Roman emperors and other potentates, it is said, sometimes kept a slave or a fool to remind them when they were about to say or do something particularly stupid. Rupert Murdoch needs such a person and clearly his new Chinese wife, Wendi Deng, won’t do.
In an interview with Vanity Fair, he has aired, among other things, his opinions about Tibet, describing the Dalai Lama as “a very political old monk shuffling around in Gucci shoes”. Or, more precisely, this is what Murdoch had heard “cynics” to say.
I declare an interest. I was the Times‘s East Asia editor for five years, and during four of them could write anything I liked about China or Tibet. In my last year, as Murdoch’s business interests in China expanded, things changed and eventually I resigned. I should say, too, that I have visited Tibet six times and am on good terms with the Dalai Lama.

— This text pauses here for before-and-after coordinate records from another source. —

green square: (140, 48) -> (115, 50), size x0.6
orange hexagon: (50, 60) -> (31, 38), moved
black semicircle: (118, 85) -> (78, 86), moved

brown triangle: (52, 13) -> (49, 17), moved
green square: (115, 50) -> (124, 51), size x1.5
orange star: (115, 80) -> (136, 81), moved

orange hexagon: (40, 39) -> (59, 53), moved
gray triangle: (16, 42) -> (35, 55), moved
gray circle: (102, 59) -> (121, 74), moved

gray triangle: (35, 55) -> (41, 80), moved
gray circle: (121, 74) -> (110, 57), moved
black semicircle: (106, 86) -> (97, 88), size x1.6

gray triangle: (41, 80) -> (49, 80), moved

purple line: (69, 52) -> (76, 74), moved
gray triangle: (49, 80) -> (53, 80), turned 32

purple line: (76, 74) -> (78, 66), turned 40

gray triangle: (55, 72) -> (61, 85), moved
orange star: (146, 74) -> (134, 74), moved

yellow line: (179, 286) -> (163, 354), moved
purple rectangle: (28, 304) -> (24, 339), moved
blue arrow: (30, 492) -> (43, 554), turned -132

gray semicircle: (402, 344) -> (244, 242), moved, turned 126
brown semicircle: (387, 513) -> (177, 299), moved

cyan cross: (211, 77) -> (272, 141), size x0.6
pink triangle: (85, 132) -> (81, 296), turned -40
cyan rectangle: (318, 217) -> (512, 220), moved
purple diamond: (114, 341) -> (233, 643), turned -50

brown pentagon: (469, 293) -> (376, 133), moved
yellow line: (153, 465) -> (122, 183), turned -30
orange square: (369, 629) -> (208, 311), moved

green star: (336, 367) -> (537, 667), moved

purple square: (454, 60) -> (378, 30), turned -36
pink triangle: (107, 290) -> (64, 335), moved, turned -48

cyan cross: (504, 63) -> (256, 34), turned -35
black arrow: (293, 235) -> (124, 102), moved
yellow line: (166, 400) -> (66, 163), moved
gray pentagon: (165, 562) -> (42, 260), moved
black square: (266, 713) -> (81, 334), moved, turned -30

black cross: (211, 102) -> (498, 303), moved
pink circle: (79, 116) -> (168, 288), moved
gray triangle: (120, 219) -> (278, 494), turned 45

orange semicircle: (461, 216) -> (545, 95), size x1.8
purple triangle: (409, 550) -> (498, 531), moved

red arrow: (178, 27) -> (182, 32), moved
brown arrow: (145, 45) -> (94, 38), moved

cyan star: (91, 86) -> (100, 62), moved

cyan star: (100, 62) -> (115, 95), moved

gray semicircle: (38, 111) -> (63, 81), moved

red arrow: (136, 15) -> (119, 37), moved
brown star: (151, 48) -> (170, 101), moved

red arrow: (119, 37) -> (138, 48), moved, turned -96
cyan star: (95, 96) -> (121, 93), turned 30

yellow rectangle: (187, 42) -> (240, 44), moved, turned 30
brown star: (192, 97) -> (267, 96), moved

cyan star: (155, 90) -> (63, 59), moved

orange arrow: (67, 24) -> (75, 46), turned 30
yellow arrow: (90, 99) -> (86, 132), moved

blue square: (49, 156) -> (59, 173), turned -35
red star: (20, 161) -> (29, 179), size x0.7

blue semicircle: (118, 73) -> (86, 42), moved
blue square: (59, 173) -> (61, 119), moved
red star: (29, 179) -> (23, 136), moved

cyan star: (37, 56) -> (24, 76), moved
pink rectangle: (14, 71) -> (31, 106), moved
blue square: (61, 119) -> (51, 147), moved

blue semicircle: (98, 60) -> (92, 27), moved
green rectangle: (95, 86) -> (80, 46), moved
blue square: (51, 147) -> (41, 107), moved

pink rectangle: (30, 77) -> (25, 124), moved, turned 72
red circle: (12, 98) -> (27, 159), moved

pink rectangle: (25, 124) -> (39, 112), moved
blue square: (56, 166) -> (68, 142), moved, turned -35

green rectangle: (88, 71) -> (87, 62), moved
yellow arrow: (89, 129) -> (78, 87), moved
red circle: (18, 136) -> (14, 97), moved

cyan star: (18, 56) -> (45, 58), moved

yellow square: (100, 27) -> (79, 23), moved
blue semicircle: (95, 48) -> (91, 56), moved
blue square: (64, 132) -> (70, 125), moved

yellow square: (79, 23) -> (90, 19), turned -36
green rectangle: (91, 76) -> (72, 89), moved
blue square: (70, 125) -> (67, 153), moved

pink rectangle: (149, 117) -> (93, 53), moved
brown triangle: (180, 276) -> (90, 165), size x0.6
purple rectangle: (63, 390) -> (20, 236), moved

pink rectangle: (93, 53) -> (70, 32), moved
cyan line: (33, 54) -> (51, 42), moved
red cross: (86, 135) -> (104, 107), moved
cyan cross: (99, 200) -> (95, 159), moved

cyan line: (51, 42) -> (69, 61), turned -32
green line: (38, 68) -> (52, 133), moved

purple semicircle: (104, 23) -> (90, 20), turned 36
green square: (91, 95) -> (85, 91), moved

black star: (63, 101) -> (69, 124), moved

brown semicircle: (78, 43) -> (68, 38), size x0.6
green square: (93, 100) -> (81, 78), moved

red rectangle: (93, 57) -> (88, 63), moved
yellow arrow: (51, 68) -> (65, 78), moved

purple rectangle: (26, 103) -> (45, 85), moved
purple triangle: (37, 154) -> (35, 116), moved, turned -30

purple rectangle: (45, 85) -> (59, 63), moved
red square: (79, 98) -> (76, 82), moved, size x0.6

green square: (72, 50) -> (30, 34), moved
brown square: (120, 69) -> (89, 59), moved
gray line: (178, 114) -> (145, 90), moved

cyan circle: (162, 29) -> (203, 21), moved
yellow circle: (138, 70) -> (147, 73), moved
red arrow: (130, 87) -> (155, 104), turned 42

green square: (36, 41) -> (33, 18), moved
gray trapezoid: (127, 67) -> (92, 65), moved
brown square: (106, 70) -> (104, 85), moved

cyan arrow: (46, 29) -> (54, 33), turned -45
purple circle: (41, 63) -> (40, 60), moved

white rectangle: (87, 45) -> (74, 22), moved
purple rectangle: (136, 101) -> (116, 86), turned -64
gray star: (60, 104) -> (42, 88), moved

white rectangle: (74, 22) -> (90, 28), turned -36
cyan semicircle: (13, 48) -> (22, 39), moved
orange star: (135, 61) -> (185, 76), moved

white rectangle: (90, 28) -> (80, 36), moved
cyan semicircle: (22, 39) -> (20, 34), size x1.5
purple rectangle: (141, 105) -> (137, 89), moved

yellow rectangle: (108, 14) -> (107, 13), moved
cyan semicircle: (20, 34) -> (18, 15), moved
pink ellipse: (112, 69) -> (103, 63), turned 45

Murdoch’s description of the Dalai Lama, who is several years younger than him, is like saying of the owner of the Times and the Sun: “He’s a very political old media mogul who’s got a new wife less than half his age who dresses him in baggy shorts and rollneck pullovers.” Insulting in a small way, maybe. Analytically, it’s Sun-style.
Well, yes, the Dalai Lama, who always describes himself as a monk, does wear casual shoes under his robes, and he has had a passion for expensive watches since President Roosevelt sent him a Rolex during the second world war. He also fixes them; Yale University presented him with elaborate Swiss watchmaker’s tools and I have given him a good watchmaker’s magnifying stand.
The Dalai Lama also eats very simply and does hours of meditation every day. But so what? The Dalai Lama got the Nobel peace prize for what he says and does, not for what he wears on his feet and hands.
Lurching on, Murdoch said, “. . . half the people of Tibet still think he is the son of God”. Actually, all Tibetans think the Dalai Lama is the 14th incarnation of one of the manifestations of the Buddha, who is not a God. They also believe he is Tibet’s civil leader.
Finally, Murdoch says of Tibet before the Chinese occupation in 1950: “It was a pretty terrible old autocratic society out of the Middle Ages . . . Maybe I’m falling for their propaganda, but it was an authoritarian medieval society without any basic services.”
Murdoch is not falling for Chinese propaganda. He’s repeating it word for word. It is true there were horrible aspects of pre-1950 Tibet, which was no Shangri-la, and the Dalai Lama never shirks from admitting that. But perhaps when he is not angling for his latest contract in Beijing or Shanghai, Murdoch should read High Peaks, Pure Earth by Hugh Richardson, the west’s foremost Tibetanist, who represented India (that is, Britain) in Tibet from 1936, with occasional postings elsewhere, until 1950. Richardson was also a special correspondent for the Times and wrote eyewitness reports of the boy Dalai Lama’s first entry to Tibet in 1939.
This is what Richardson said about the Tibet – “without basic services” – in which he lived for many years: “It did not need any force to maintain itself; there were no police and there was hardly any army. It had evolved a closely knit society with a balanced economy and a higher standard of living with far less distance between rich and poor than obtained, say, in India. There was a regular supply of grain and large reserve stocks. No one suffered the degrading conditions of life of which we read in the industrial revolution.” He added: “I don’t suppose that the bliss of travel in pre-communist Tibet can be recaptured anywhere in the world. It is something to remember.”
Murdoch should look through back issues of the Times and read descriptions by its distinguished China specialist, the late David Bonavia, of what the Chinese occupiers have done in Tibet. They have attempted to strangle Buddhism, the basis of every aspect of life, smashed up many of the greatest cultural artefacts, imprisoned and secularised thousands of monks and nuns and caused a region-wide famine by changing from the staple barley to other grains which grow poorly at high altitudes. A few years ago, the Murdoch-owned Times carried articles about monks and nuns still being imprisoned and tortured in Lhasa’s Drapchi prison and about the recent Chinese kidnapping of the child Panchen Lama and his family, who have never been seen again. Such information rarely appears these days in the Times.
Some say this kind of thing is the work of the new Mrs Murdoch. I’m afraid not. Murdoch wants to make money in China and to that end he sold Hong Kong’s highly profitable South China Morning Post and took the BBC off his Hong Kong television channel; he admitted he did both these things because he wanted to do business in China. As a reward, last year President Jiang Zemin, in the words of the official Chinese news agency, “expressed appreciation of the efforts made by world media mogul Rupert Murdoch in presenting China objectively and co-operating with the Chinese press over the last two years”.
Murdoch has invested millions in the state-controlled Chinese media and performed many a grovel, including telling the Chinese leader that he agrees 100 per cent with everything he does. Foolishness. It’s like being blackmailed for no return. Few investors make anything in China, but the Chinese demand constant fealty. Sooner or later there will be another Tiananmen in China, or a series of them. Murdoch’s media in China will not tell the truth about them. This is the Chinese version of “objectivity”, about as objective as Murdoch’s description of the Dalai Lama and pre-Chinese Tibet.